The process of catastrophic cancellation can be shown through a simple example. Take the value \(c = 1 - 2^{-30} \approx 0.9999999990686774\) and square it: \begin{align*} c^2 = \left(1 - 2^{-30}\right)^2 = 1 - 2 \cdot 2^{-30} + 2^{-60} \end{align*} A standard double (64-bit) floating point value has only 51 base-2 digits of precision, so the small factor of \(2^{-60}\) is truncated away and the result is rounded to \(1 - 2^{-29}\).
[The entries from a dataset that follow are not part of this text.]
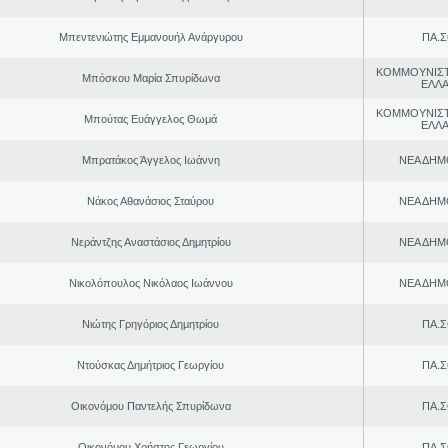
Μπεντενιώτης Εμμανουήλ Ανάργυρου
ΠΑ.Σ
ΚΟΜΜΟΥΝΙΣ
Μπόσκου Μαρία Σπυρίδωνα
ΕΛΛ
ΚΟΜΜΟΥΝΙΣ
Μπούτας Ευάγγελος Θωμά
ΕΛΛ
Μπρατάκος Άγγελος Ιωάννη
ΝΕΑ ΔΗΜ
Νάκος Αθανάσιος Σταύρου
ΝΕΑ ΔΗΜ
Νεράντζης Αναστάσιος Δημητρίου
ΝΕΑ ΔΗΜ
Νικολόπουλος Νικόλαος Ιωάννου
ΝΕΑ ΔΗΜ
Νιώτης Γρηγόριος Δημητρίου
ΠΑ.Σ
Ντούσκας Δημήτριος Γεωργίου
ΠΑ.Σ
Οικονόμου Παντελής Σπυρίδωνα
ΠΑ.Σ
Οικονόμου Χρήστος Γεωργίου
ΠΑ.Σ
Now subtracting the quantity from 1 gives the result that \(1 - c^2\) is \(2^{-29}\):

c = 1 - 2^-30
1 - c^2 == 2^-29

Mathematically, this seems perverse because we can easily see that the two factors of \(1\) cancel, so that \begin{align*} 1 - c^2 &= 1 - \left(1 - 2^{-30}\right)^2 \\ {} &= 2^{-29} - 2^{-60} \end{align*} which spans only 31 powers of two and is well within the 51 orders representable by a double float. The relative error between the value \(2^{-29}\) and \(2^{-29}+2^{-60}\) is roughly 4 million ulps, which is certainly a catastrophic loss of precision!

This problem of intermediate rounding has long been recognized in numerical computing, and many mathematical transformations have been developed (like using the factored form \((1-x)(1+x)\)) to maintain precision in calculations.

Thankfully for us, though, the operation \(1 - x^2\) is a specific form of the more general \(a \cdot b + c\), and that generic form is so crucial to a wide variety of algorithms that special “fused multiply-add” (FMA) functions have long been available that perform the computation at extended precision and only round the result once. Delaying the rounding of the squared term until after adding (or subtracting) in this case is exactly what is required to eliminate the common \(1\) in the expression and collapse the range of digits to a span which does fit within a standard double float.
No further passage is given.